**DIRECTIONS**
Pictures stay out of the output. Return exactly the lines below from the one with "filhotes, que podem ser vistas da praia" down to the one with "dobrá parotěsná páska na okna", both included, and nothing more.

Collected data
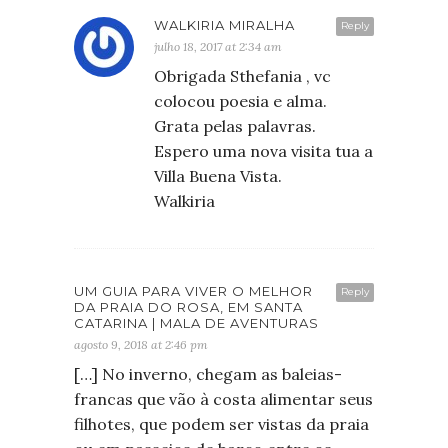
WALKIRIA MIRALHA
Reply
julho 18, 2017 at 2:34 am
Obrigada Sthefania , vc
colocou poesia e alma.
Grata pelas palavras.
Espero uma nova visita tua a
Villa Buena Vista.
Walkiria
UM GUIA PARA VIVER O MELHOR
Reply
DA PRAIA DO ROSA, EM SANTA
CATARINA | MALA DE AVENTURAS
agosto 9, 2018 at 2:46 pm
[…] No inverno, chegam as baleias-
francas que vão à costa alimentar seus
filhotes, que podem ser vistas da praia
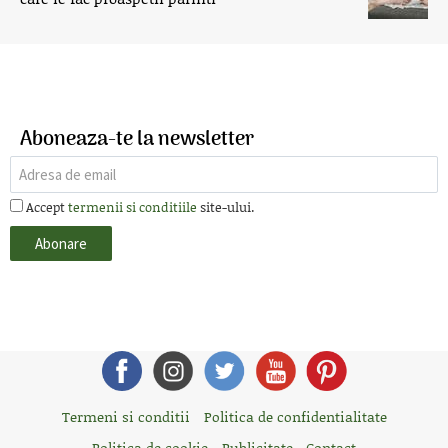
Aboneaza-te la newsletter
Accept
termenii si conditiile
site-ului.
Termeni si conditii
Politica de confidentialitate
Politica de cookie
Publicitate - Contact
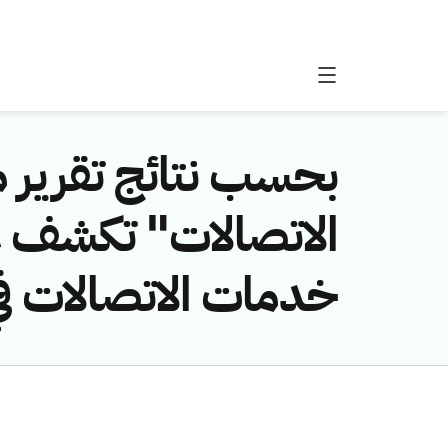
الاتصالات" تكشف 
خدمات الاتصالات في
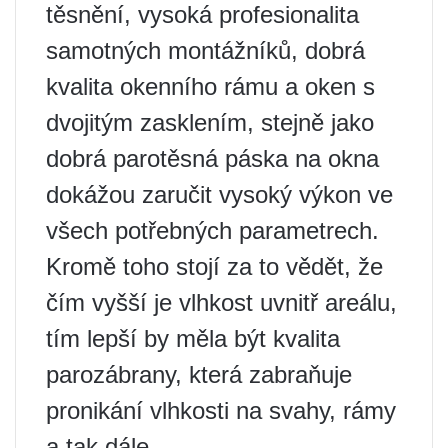
těsnění, vysoká profesionalita
samotných montážníků, dobrá
kvalita okenního rámu a oken s
dvojitým zasklením, stejně jako
dobrá parotěsná páska na okna
dokážou zaručit vysoký výkon ve
všech potřebných parametrech.
Kromě toho stojí za to vědět, že
čím vyšší je vlhkost uvnitř areálu,
tím lepší by měla být kvalita
parozábrany, která zabraňuje
pronikání vlhkosti na svahy, rámy
a tak dále.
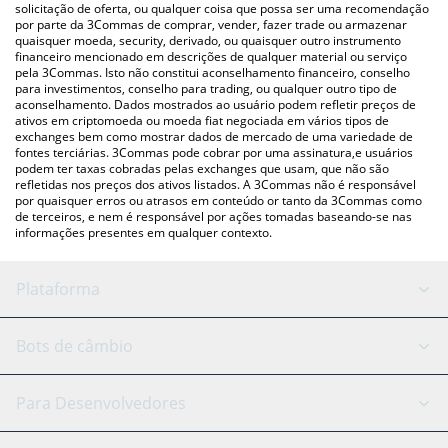
para verificar o último preço de yuki nas principais moedas fiat e
solicitação de oferta, ou qualquer coisa que possa ser uma recomendação
por parte da 3Commas de comprar, vender, fazer trade ou armazenar
criptográficas.
quaisquer moeda, security, derivado, ou quaisquer outro instrumento
financeiro mencionado em descrições de qualquer material ou serviço
pela 3Commas. Isto não constitui aconselhamento financeiro, conselho
para investimentos, conselho para trading, ou qualquer outro tipo de
aconselhamento. Dados mostrados ao usuário podem refletir preços de
ativos em criptomoeda ou moeda fiat negociada em vários tipos de
exchanges bem como mostrar dados de mercado de uma variedade de
fontes terciárias. 3Commas pode cobrar por uma assinatura,e usuários
podem ter taxas cobradas pelas exchanges que usam, que não são
refletidas nos preços dos ativos listados. A 3Commas não é responsável
por quaisquer erros ou atrasos em conteúdo or tanto da 3Commas como
de terceiros, e nem é responsável por ações tomadas baseando-se nas
informações presentes em qualquer contexto.
Plataforma
Bot GRID
Status do sistema
Bots de câmbio
Bots DCA
Backtesting
Binance
BitMEX
Para Desenvolvedores
Signal Bot
Assistente de IA
Bitstamp
Kraken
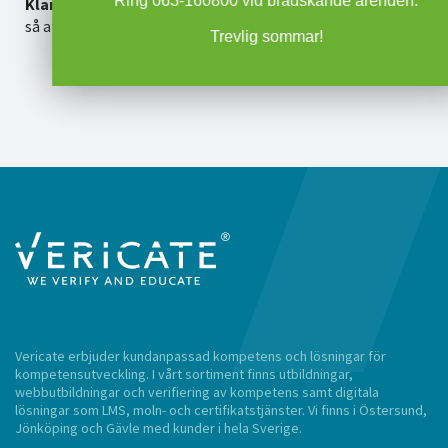
Ring 063-160800 vid brådskande ärenden.
Klart!
Nu har du en/flera lediga platser till utbildningen
så att du kan bjuda in nya deltagare.
Trevlig sommar!
Vericate erbjuder kundanpassad kompetens och lösningar för
kompetensutveckling. I vårt sortiment finns utbildningar,
webbutbildningar och verifiering av kompetens samt digitala
lösningar som LMS, moln- och certifikatstjänster. Vi finns i Östersund,
Jönköping och Gävle med kunder i hela Sverige.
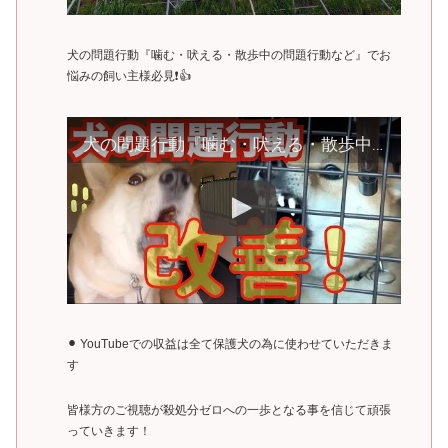
犬の問題行動『噛む・吠える・散歩中の問題行動など』でお
悩みの飼い主様必見❗️👍
犬の問題行動『噛む・吠える・散歩中の問題行動など』でお悩みの飼い主様必見❗️👍
⚫︎ YouTubeでの収益は全て保護犬の為に使わせていただきま
す
皆様方のご視聴が殺処分ゼロへの一歩となる事を信じて頑張
っていきます！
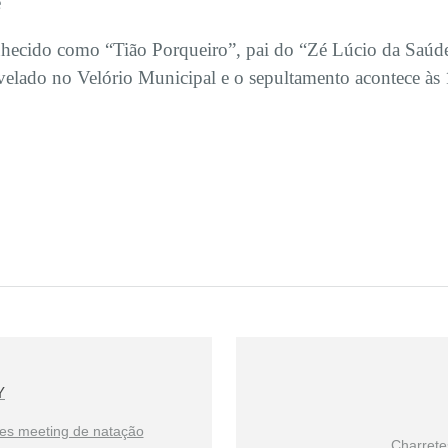
e
onhecido como “Tião Porqueiro”, pai do “Zé Lúcio da Saúde
 velado no Velório Municipal e o sepultamento acontece às
Y
es meeting de natação
Charrete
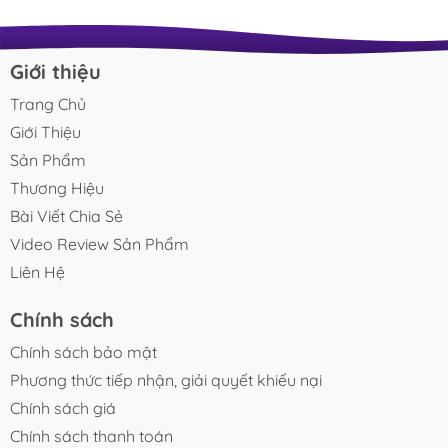
Giới thiệu
Trang Chủ
Giới Thiệu
Sản Phẩm
Thương Hiệu
Bài Viết Chia Sẻ
Video Review Sản Phẩm
Liên Hệ
Chính sách
Chính sách bảo mật
Phương thức tiếp nhận, giải quyết khiếu nại
Chính sách giá
Chính sách thanh toán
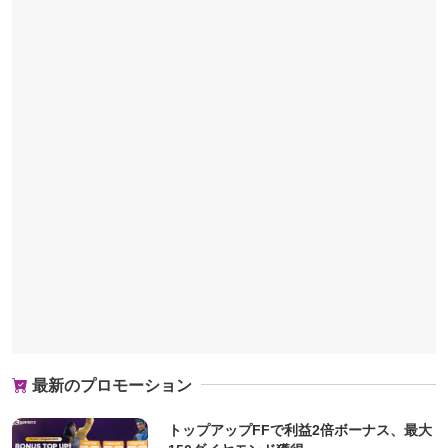
最新のプロモーション
トップアップFFで利益2倍ボーナス、最大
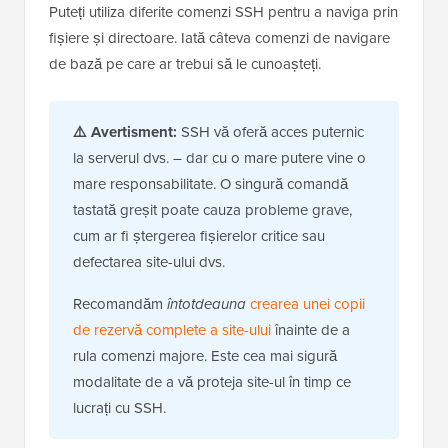
Puteți utiliza diferite comenzi SSH pentru a naviga prin
fișiere și directoare. Iată câteva comenzi de navigare
de bază pe care ar trebui să le cunoașteți.
⚠️ Avertisment:
SSH vă oferă acces puternic
la serverul dvs. – dar cu o mare putere vine o
mare responsabilitate. O singură comandă
tastată greșit poate cauza probleme grave,
cum ar fi ștergerea fișierelor critice sau
defectarea site-ului dvs.
Recomandăm
întotdeauna
crearea unei copii
de rezervă complete a site-ului
înainte de a
rula comenzi majore. Este cea mai sigură
modalitate de a vă proteja site-ul în timp ce
lucrați cu SSH.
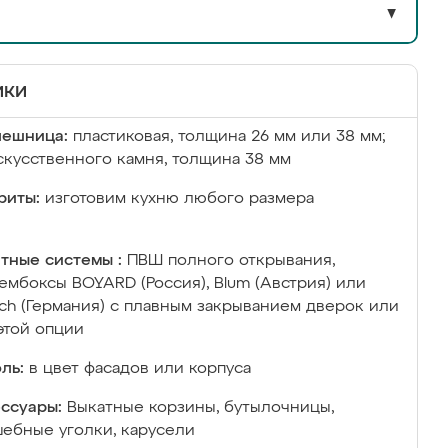
▼
ики
лешница:
пластиковая, толщина 26 мм или 38 мм;
скусственного камня, толщина 38 мм
риты:
изготовим кухню любого размера
тные системы :
ПВШ полного открывания,
ембоксы BOYARD (Россия), Blum (Австрия) или
ich (Германия) с плавным закрыванием дверок или
этой опции
ль:
в цвет фасадов или корпуса
ссуары:
Выкатные корзины, бутылочницы,
ебные уголки, карусели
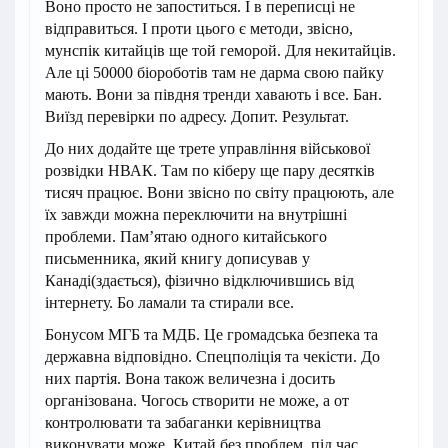
Воно просто не запоститься. І в переписці не
відправиться. І проти цього є методи, звісно,
мунспік китайців ще той геморой. Для некитайців.
Але ці 50000 біороботів там не дарма свою пайку
мають. Вони за півдня тренди хавають і все. Бан.
Виїзд перевірки по адресу. Допит. Результат.
До них додайте ще трете управління військової
розвідки НВАК. Там по кіберу ще пару десятків
тисяч працює. Вони звісно по світу працюють, але
їх завжди можна переключити на внутрішні
проблеми. Пам’ятаю одного китайського
письменника, який книгу дописував у
Канаді(здається), фізично відключившись від
інтернету. Бо ламали та стирали все.
Бонусом МГБ та МДБ. Це громадська безпека та
державна відповідно. Спецполіція та чекісти. До
них партія. Вона також величезна і досить
організована. Чогось створити не може, а от
контролювати та забаганки керівництва
виконувати може. Китай без проблем, під час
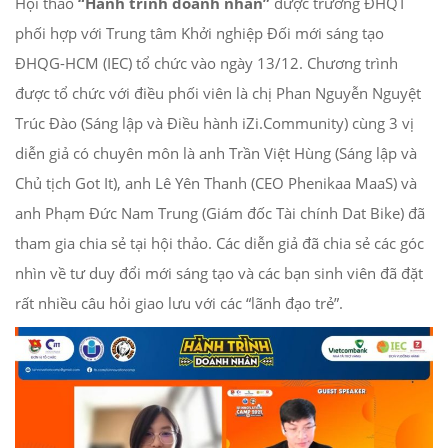
Hội thảo
“Hành trình doanh nhân”
được trường ĐHQT
phối hợp với Trung tâm Khởi nghiệp Đối mới sáng tạo
ĐHQG-HCM (IEC) tổ chức vào ngày 13/12. Chương trình
được tổ chức với điều phối viên là chị Phan Nguyễn Nguyệt
Trúc Đào (Sáng lập và Điều hành iZi.Community) cùng 3 vị
diễn giả có chuyên môn là anh Trần Việt Hùng (Sáng lập và
Chủ tịch Got It), anh Lê Yên Thanh (CEO Phenikaa MaaS) và
anh Phạm Đức Nam Trung (Giám đốc Tài chính Dat Bike) đã
tham gia chia sẻ tại hội thảo. Các diễn giả đã chia sẻ các góc
nhìn về tư duy đổi mới sáng tạo và các bạn sinh viên đã đặt
rất nhiều câu hỏi giao lưu với các “lãnh đạo trẻ”.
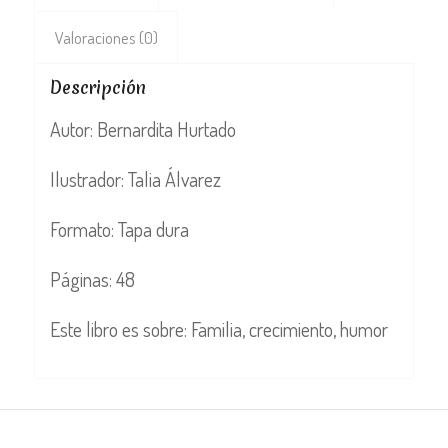
Valoraciones (0)
Descripción
Autor: Bernardita Hurtado
Ilustrador: Talia Álvarez
Formato: Tapa dura
Páginas: 48
Este libro es sobre: Familia, crecimiento, humor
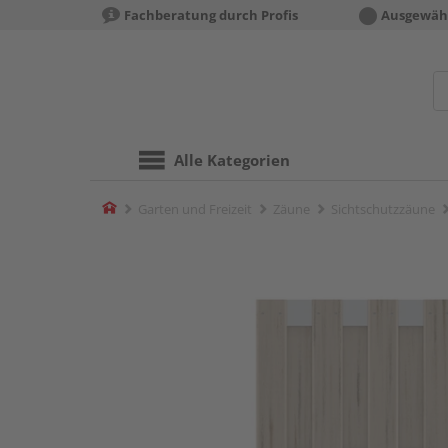
Fachberatung durch Profis
Ausgewähl
Alle Kategorien
Home
Garten und Freizeit
Zäune
Sichtschutzzäune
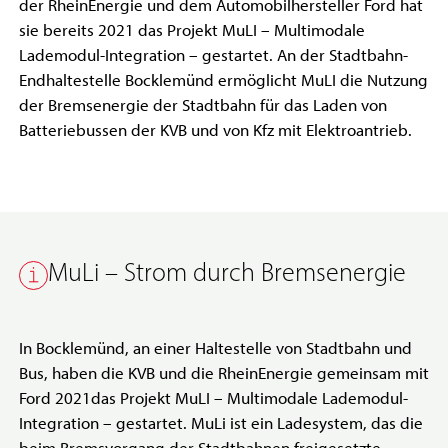
der RheinEnergie und dem Automobilhersteller Ford hat
sie bereits 2021 das Projekt MuLI – Multimodale
Lademodul-Integration – gestartet. An der Stadtbahn-
Endhaltestelle Bocklemünd ermöglicht MuLI die Nutzung
der Bremsenergie der Stadtbahn für das Laden von
Batteriebussen der KVB und von Kfz mit Elektroantrieb.
MuLi – Strom durch Bremsenergie
In Bocklemünd, an einer Haltestelle von Stadtbahn und
Bus, haben die KVB und die RheinEnergie gemeinsam mit
Ford 2021das Projekt MuLI – Multimodale Lademodul-
Integration – gestartet. MuLi ist ein Ladesystem, das die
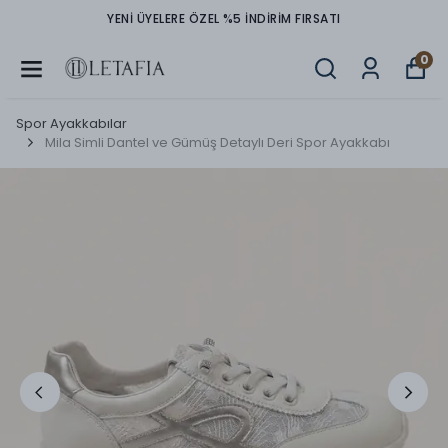
YENİ ÜYELERE ÖZEL %5 İNDİRİM FIRSATI
0
Spor Ayakkabılar
Mila Simli Dantel ve Gümüş Detaylı Deri Spor Ayakkabı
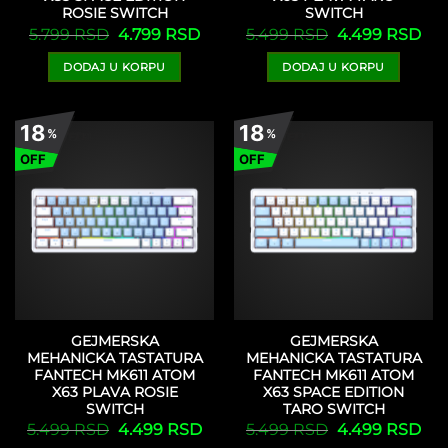
ROSIE SWITCH
SWITCH
Originalna
Trenutna
Originalna
Tre
5.799
RSD
4.799
RSD
5.499
RSD
4.499
RSD
cena
cena
cena
cen
je
je:
je
je:
DODAJ U KORPU
DODAJ U KORPU
bila:
4.799 RSD.
bila:
4.4
5.799 RSD.
5.499 RSD.
18
18
%
%
OFF
OFF
GEJMERSKA
GEJMERSKA
MEHANICKA TASTATURA
MEHANICKA TASTATURA
FANTECH MK611 ATOM
FANTECH MK611 ATOM
X63 PLAVA ROSIE
X63 SPACE EDITION
SWITCH
TARO SWITCH
Originalna
Trenutna
Originalna
Tre
5.499
RSD
4.499
RSD
5.499
RSD
4.499
RSD
cena
cena
cena
cen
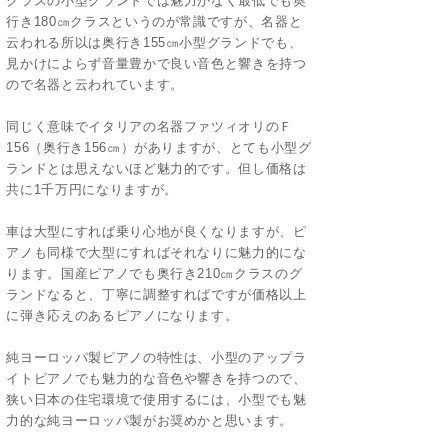
クラスの小型グランドでは魅力がなく最低でも奥
行き180㎝クラスというのが常識ですが、名器と
云われる所以は奥行き155㎝小型グランドでも、
見かけによらず音量豊かで良い音色と響きを持つ
ので名器と云われています。
同じく意味でイタリアの名器ファツィオリのＦ
156（奥行き156㎝）がありますが、とても小型グ
ランドとは思えないほど魅力的です。但し価格は
共に1千万円になりますが。
車は大型にすれば乗り心地が良くなりますが、ピ
アノも同様で大型にすればそれなりに魅力的にな
ります。国産ピアノでも奥行き210㎝クラスのグ
ランドなると、丁寧に調整すればですが価格以上
に弾き応えのあるピアノになります。
純ヨーロッパ製ピアノの特性は、小型のアップラ
イトピアノでも魅力的な音色や響きを持つので、
狭い日本の住宅環境で使用するには、小型でも魅
力的な純ヨーロッパ製がお奨めかと思います。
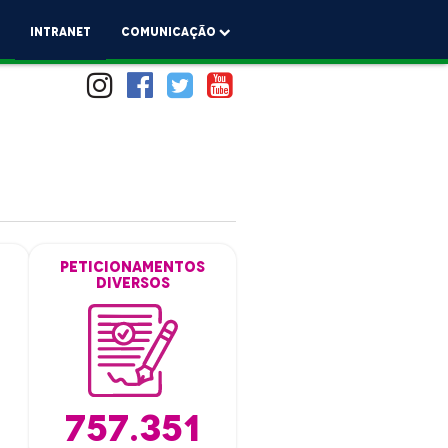
a
Intranet
comunicação
Peticionamentos
Diversos
757.351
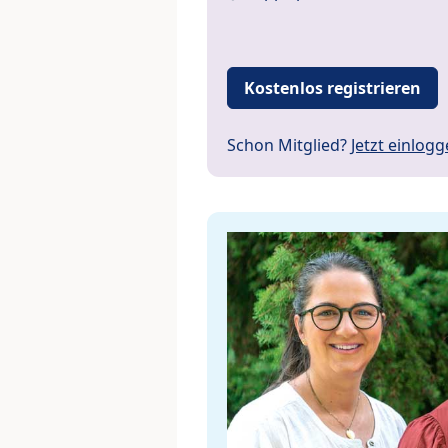
Kostenlos registrieren
Schon Mitglied?
Jetzt einlog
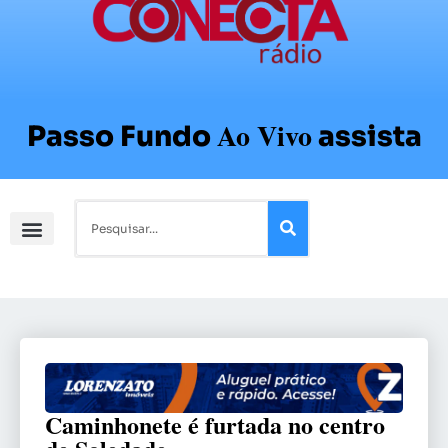
Ao Vivo
Passo Fundo
assista
Caminhonete é furtada no centro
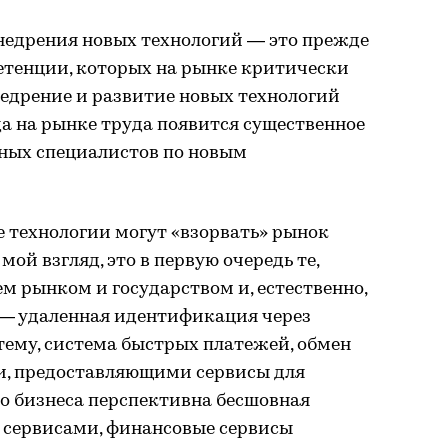
недрения новых технологий — это прежде
етенции, которых на рынке критически
внедрение и развитие новых технологий
да на рынке труда появится существенное
ных специалистов по новым
ие технологии могут «взорвать» рынок
мой взгляд, это в первую очередь те,
 рынком и государством и, естественно,
 — удаленная идентификация через
ему, система быстрых платежей, обмен
, предоставляющими сервисы для
о бизнеса перспективна бесшовная
 сервисами, финансовые сервисы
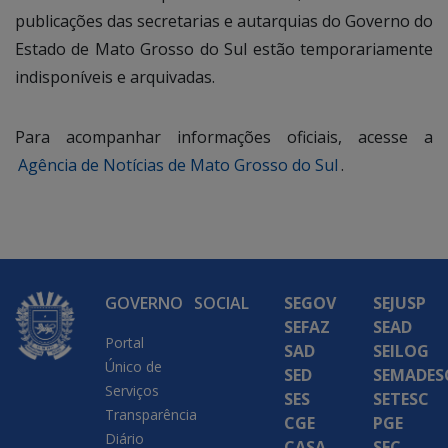
publicações das secretarias e autarquias do Governo do
Estado de Mato Grosso do Sul estão temporariamente
indisponíveis e arquivadas.
Para acompanhar informações oficiais, acesse a
Agência de Notícias de Mato Grosso do Sul
.
GOVERNO
SOCIAL
SEGOV
SEJUSP
SEFAZ
SEAD
Portal
SAD
SEILOG
Único de
SED
SEMADES
Serviços
SES
SETESC
Transparência
CGE
PGE
Diário
CASA
SEC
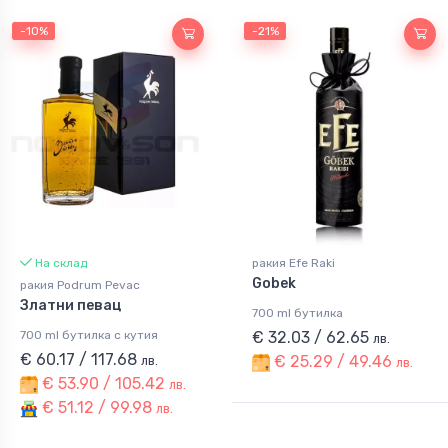
-10%
-21%
На склад
ракия Efe Raki
Gobek
ракия Podrum Pevac
Златни певац
700 ml бутилка
700 ml бутилка с кутия
€ 32.03 / 62.65
лв.
€ 60.17 / 117.68
€ 25.29 / 49.46
лв.
лв.
€ 53.90 / 105.42
лв.
€ 51.12 / 99.98
лв.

**RESULT**
filhotes, que podem ser vistas da praia
Aboneaza-te la newsletter
Accept
termenii si conditiile
site-ului.
Termeni si conditii
Politica de confidentialitate
Politica de cookie
Publicitate - Contact
الاتصالات" تكشف 
خدمات الاتصالات في
těsnění, vysoká profesionalita
samotných montážníků, dobrá
kvalita okenního rámu a oken s
dvojitým zasklením, stejně jako
dobrá parotěsná páska na okna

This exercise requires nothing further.